# *Task* - Time-Series Inverse Perspective Mapping

## Summary

Develop a methodology to fuse camera image information from multiple consecutive time steps in order to compute an advanced semantic grid map using the geometry-based Inverse Perspective Mapping (IPM) approach.

- [Background and Motivation](#background-and-motivation)
- [Task](#task)
- [Required Tools and Data](#required-tools-and-data)
- [Hints](#hints)

## Background and Motivation

Grid maps play an important role in environment perception and may be used for purposes such as lane detection or free space detection.

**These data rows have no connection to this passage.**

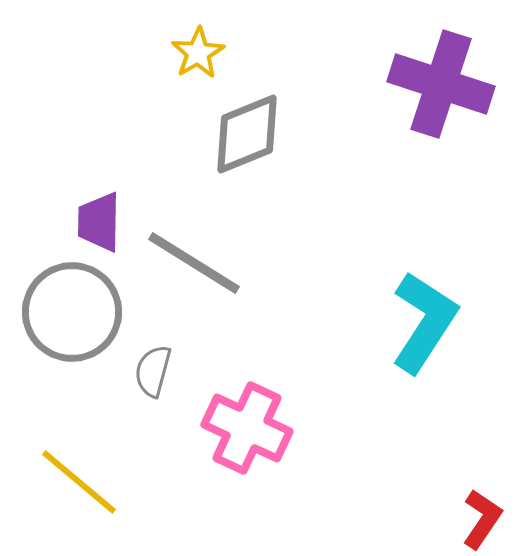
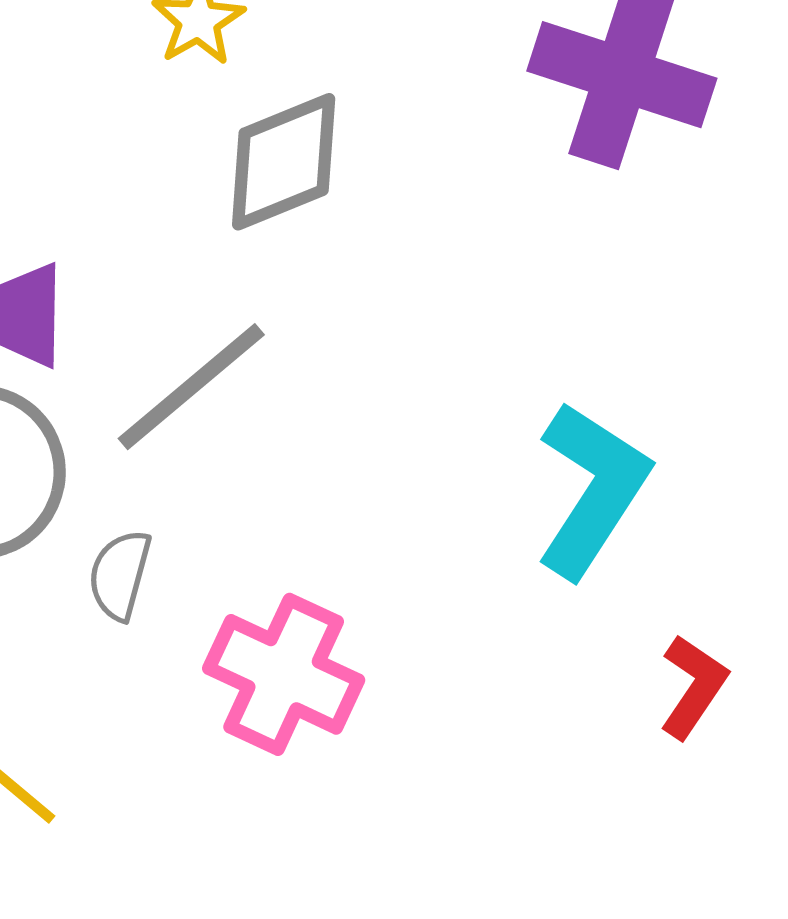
gray line: (194, 263) -> (191, 387), turned -72
red L-shape: (482, 519) -> (693, 686), moved

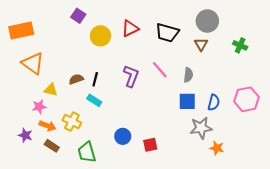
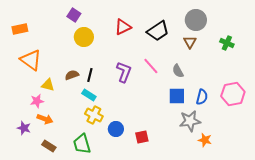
orange rectangle: (21, 31) -> (20, 29), size x0.7
black trapezoid: (167, 33) -> (158, 31), turned -50
yellow circle: (101, 36) -> (84, 37), moved
gray semicircle: (188, 75) -> (178, 71), turned 144
yellow cross: (72, 122) -> (94, 115), moved
brown rectangle: (52, 146) -> (49, 146), moved

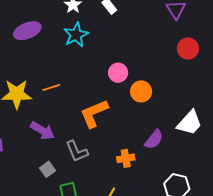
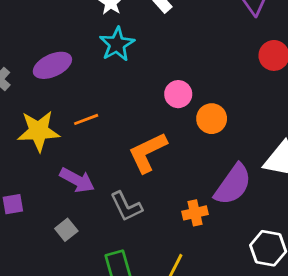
purple ellipse: (27, 31) -> (52, 65), moved
purple semicircle: (154, 139) -> (233, 185), size x1.5
gray square: (47, 169) -> (66, 230), moved

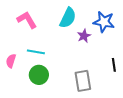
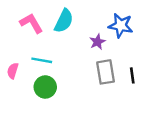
cyan semicircle: (68, 18) -> (64, 21), moved
gray rectangle: (83, 81) -> (106, 72), moved

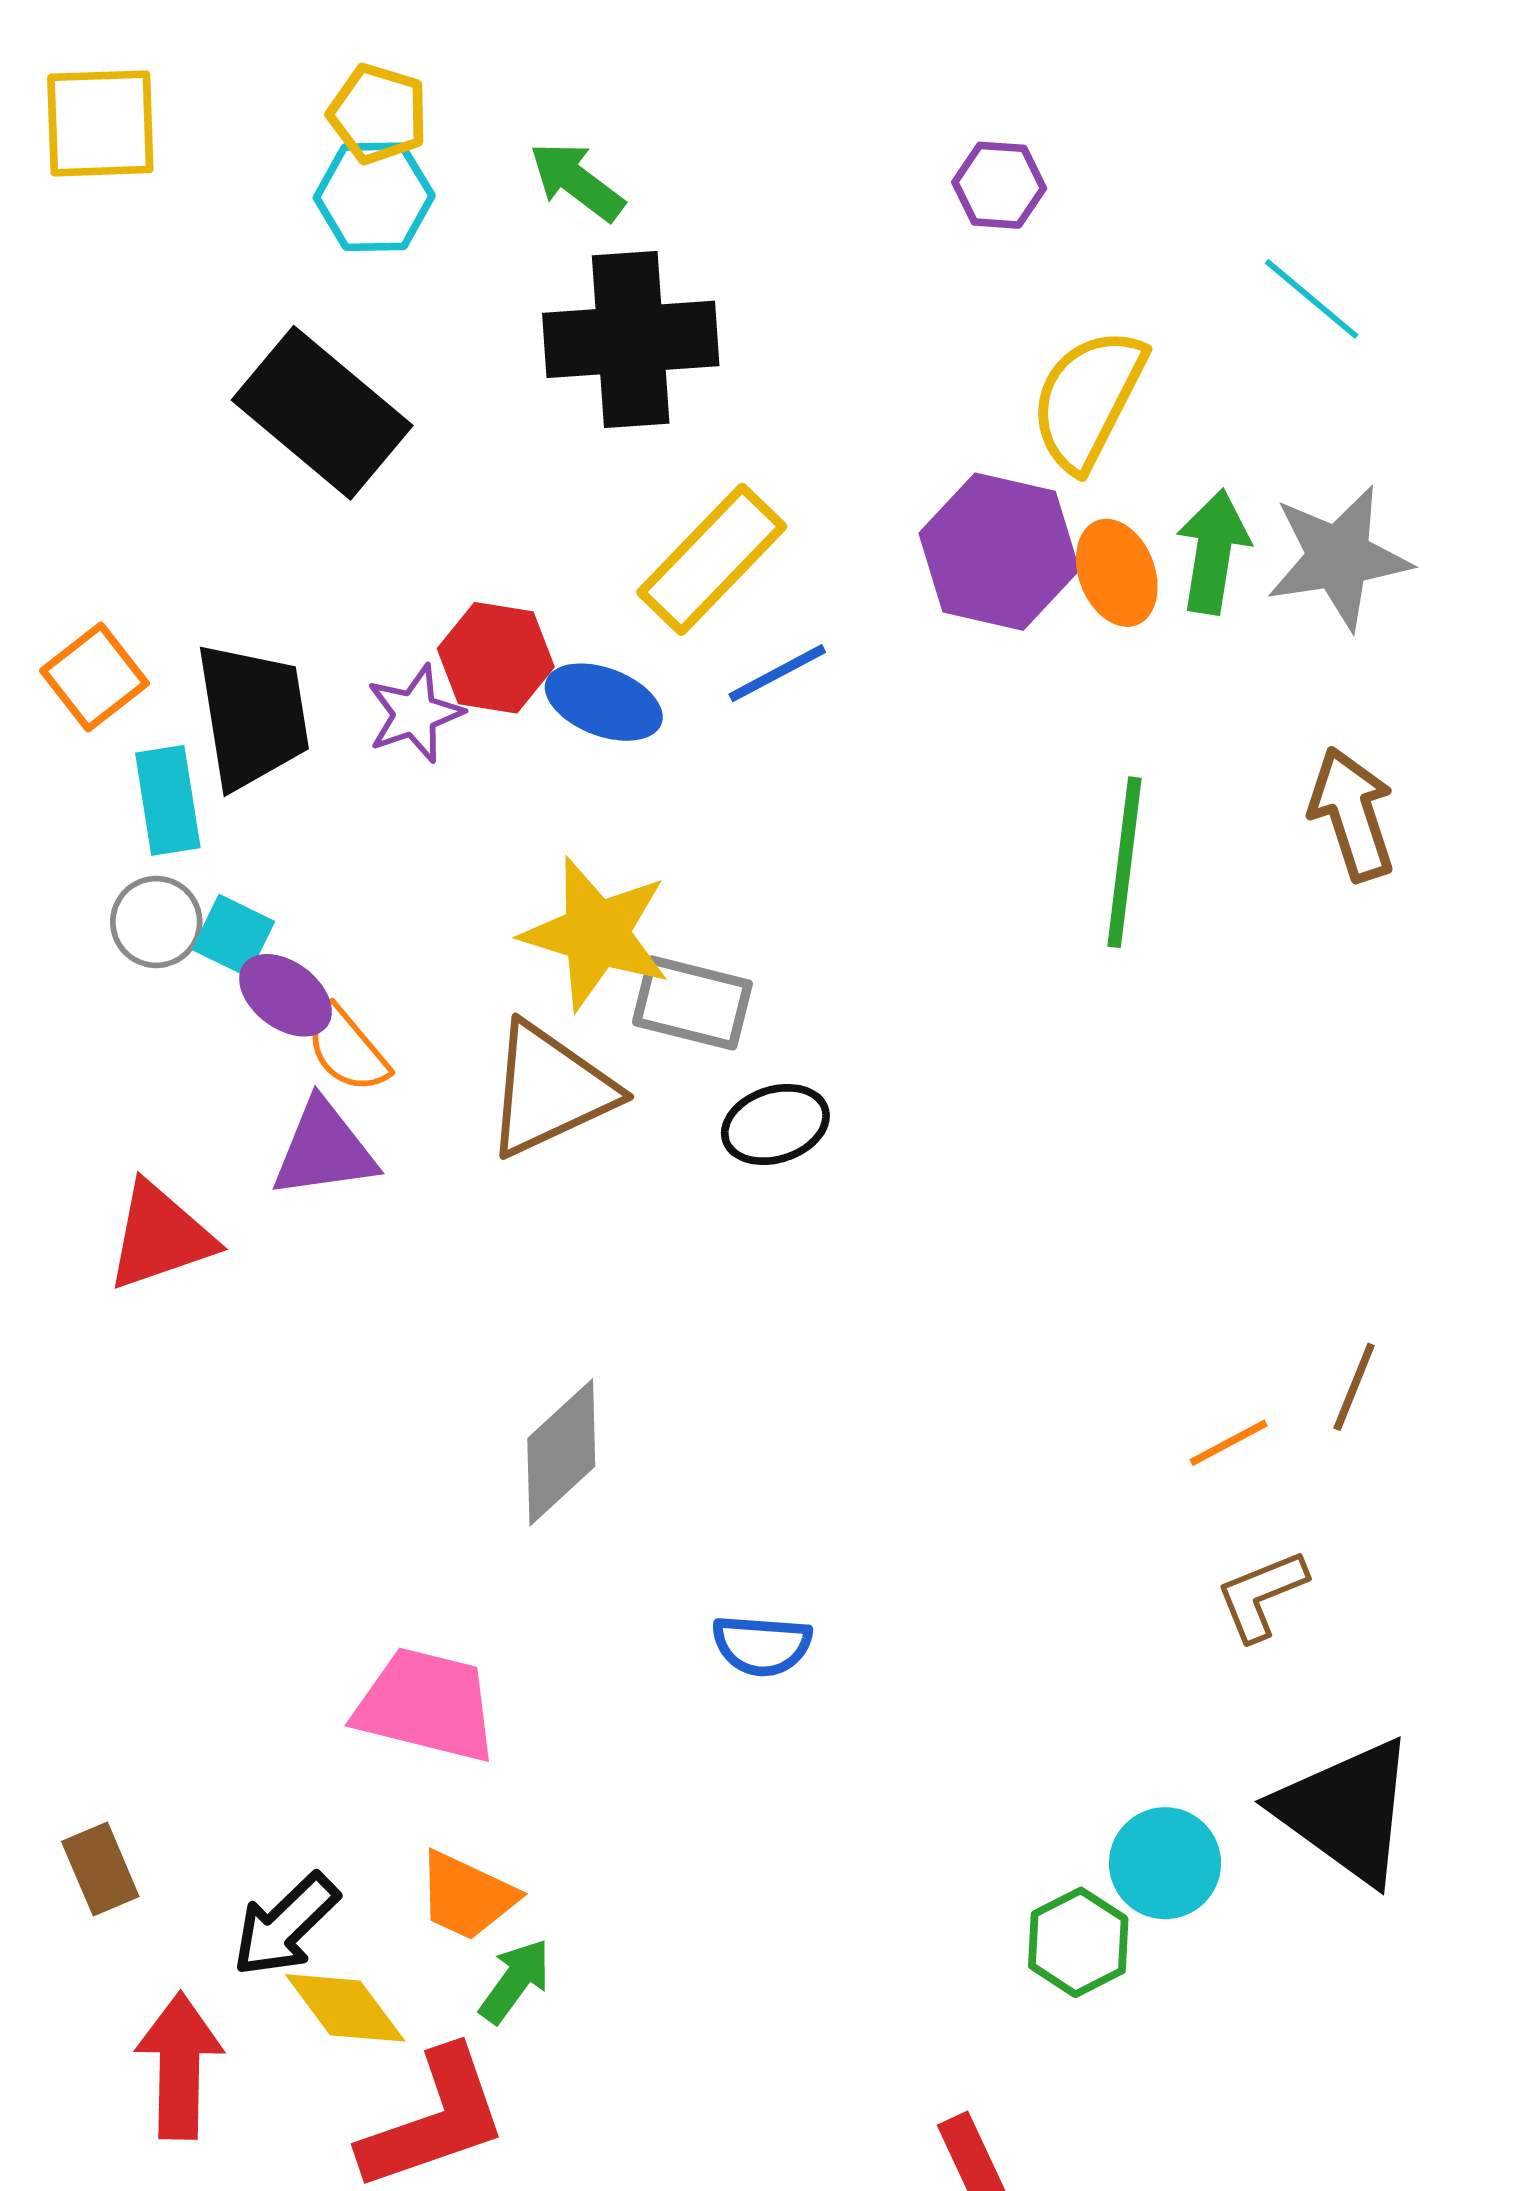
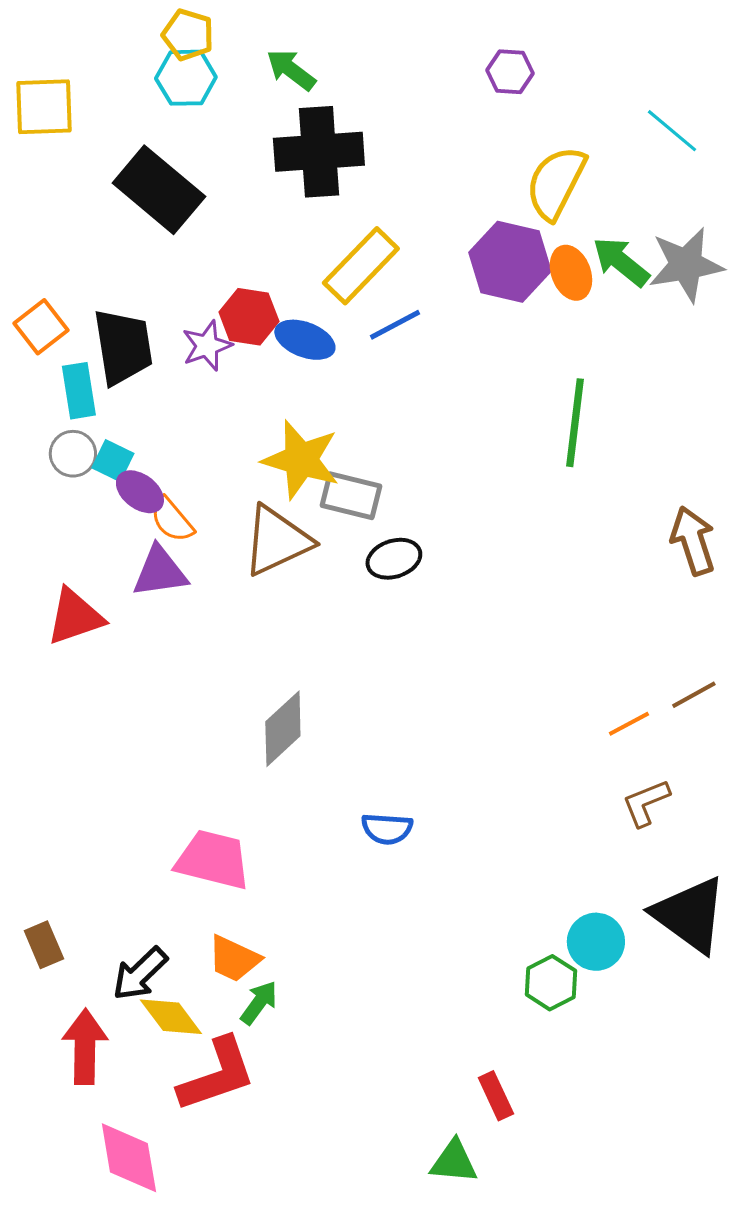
yellow square: (100, 123) -> (44, 107), moved
green arrow: (1213, 552) -> (621, 262), turned -60
brown arrow: (1352, 814) -> (693, 541), moved
brown line: (1354, 1387) -> (694, 695), turned 39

One way to compute semantic grid maps is to geometrically transform semantically segmented camera images using *Inverse Perspective Mapping (IPM)*. One exemplary semantic grid map computed from 8 semantically segmented camera images is shown below.

![](./assets/ipm.png)

The classical IPM approach has several shortcomings due to its assumption of a flat world:
- objects with vertical extent (e.g., cars) are heavily distorted;
- flat world assumption is often wrong even for seemingly flat surfaces like roads (leading to, e.g., non-parallel lane markers in grid map);
- effective resolution drops with distance.

One idea to improve on the basic IPM approach is to fuse camera image information from multiple consecutive time steps by involving information about the ego motion of the automated vehicle.

## Task

The task is to develop a methodology to fuse camera image information from multiple consecutive time steps in order to compute an advanced semantic grid map using the geometry-based Inverse Perspective Mapping (IPM) approach.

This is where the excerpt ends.